#### [TRY IT]
Whenever a line in the data contains "target", show that line.

+++ DATASET CONTENT +++

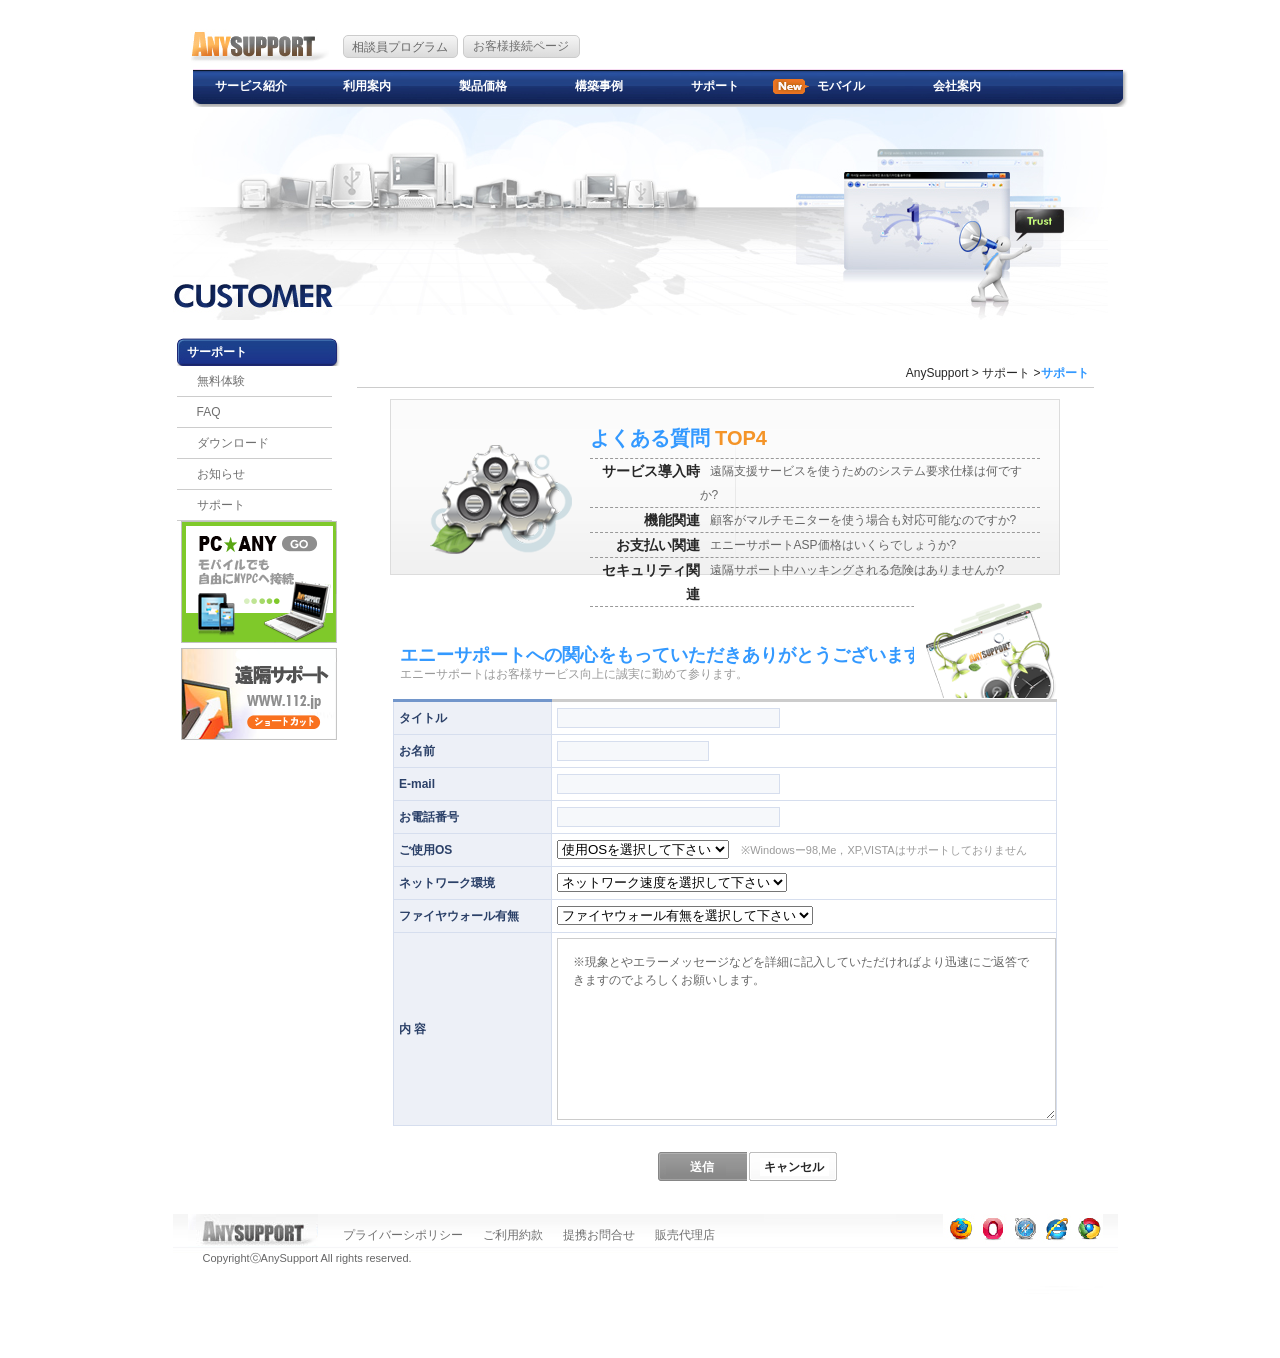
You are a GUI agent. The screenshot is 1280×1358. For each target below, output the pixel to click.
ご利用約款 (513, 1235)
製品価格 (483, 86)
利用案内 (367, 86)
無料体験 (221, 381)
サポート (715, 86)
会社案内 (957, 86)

+++
+++ DATASET CONTENT +++

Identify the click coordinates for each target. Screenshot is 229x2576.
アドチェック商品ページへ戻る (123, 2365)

+++

#### [OUTPUT OF THE EXERCISE]
You are a GUI agent. The screenshot is 1280×1358. For each target below, output the pixel to click.
Identify the click coordinates for each target. Screenshot is 229x2576.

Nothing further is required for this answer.